Top of MATERIAL FOR THIS EXERCISE

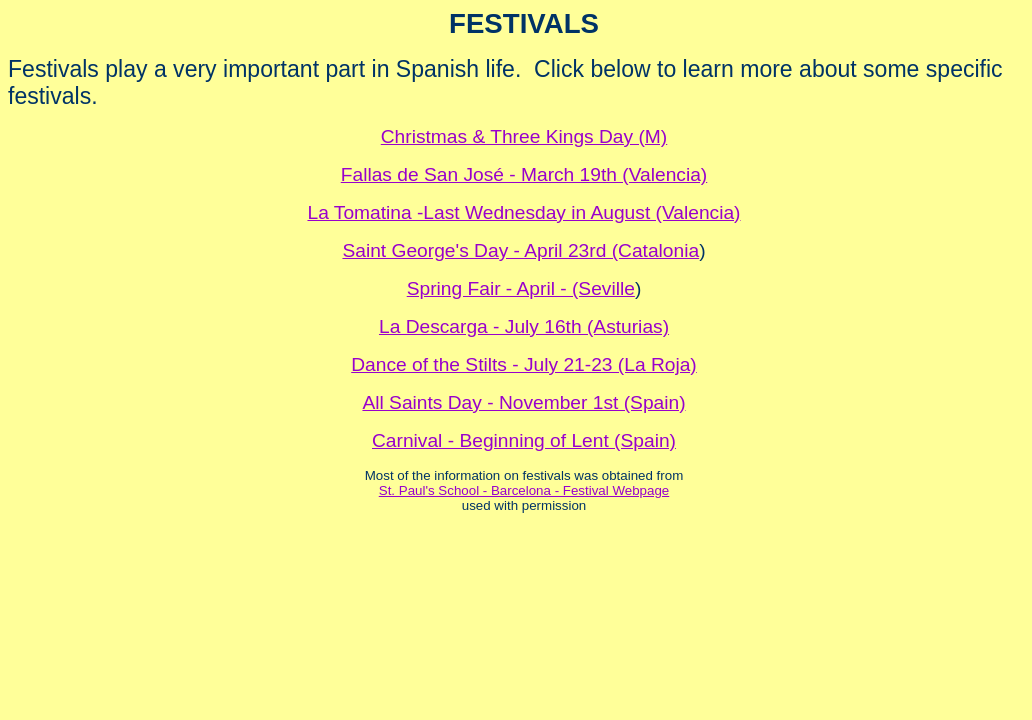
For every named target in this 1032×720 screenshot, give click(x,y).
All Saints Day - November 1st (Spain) (523, 402)
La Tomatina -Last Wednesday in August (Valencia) (523, 212)
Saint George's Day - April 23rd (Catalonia (520, 250)
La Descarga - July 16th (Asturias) (524, 326)
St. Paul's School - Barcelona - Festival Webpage (524, 490)
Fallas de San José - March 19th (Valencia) (524, 174)
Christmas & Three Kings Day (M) (524, 136)
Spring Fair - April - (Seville (521, 288)
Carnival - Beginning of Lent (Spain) (524, 440)
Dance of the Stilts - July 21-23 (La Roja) (524, 364)
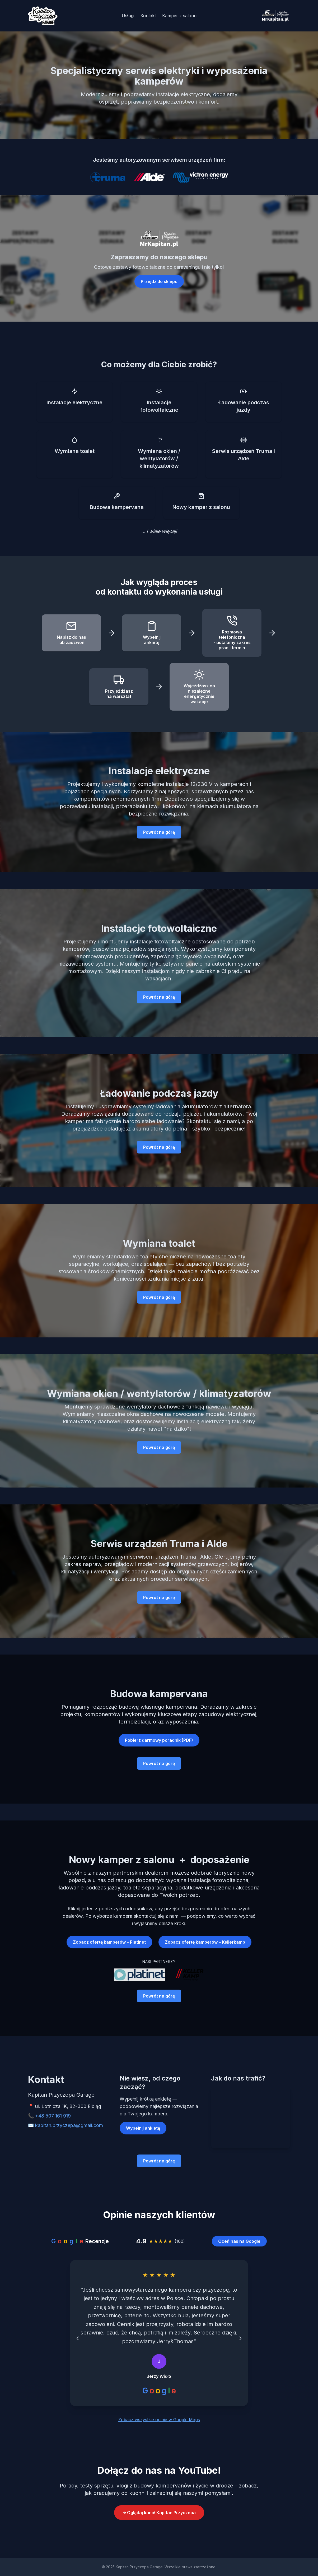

Bottom of MATERIAL FOR THIS EXERCISE

### ABOUT THIS EXERCISE
The reply should hold every record, unchanged, and no pictures.

### EXERCISE OUTPUT
For every named target in this 1032×720 screenshot, give click(x,y).
All Saints Day - November 1st (Spain) (523, 402)
La Tomatina -Last Wednesday in August (Valencia) (523, 212)
Saint George's Day - April 23rd (Catalonia (520, 250)
La Descarga - July 16th (Asturias) (524, 326)
St. Paul's School - Barcelona - Festival Webpage (524, 490)
Fallas de San José - March 19th (Valencia) (524, 174)
Christmas & Three Kings Day (M) (524, 136)
Spring Fair - April - (Seville (521, 288)
Carnival - Beginning of Lent (Spain) (524, 440)
Dance of the Stilts - July 21-23 (La Roja) (524, 364)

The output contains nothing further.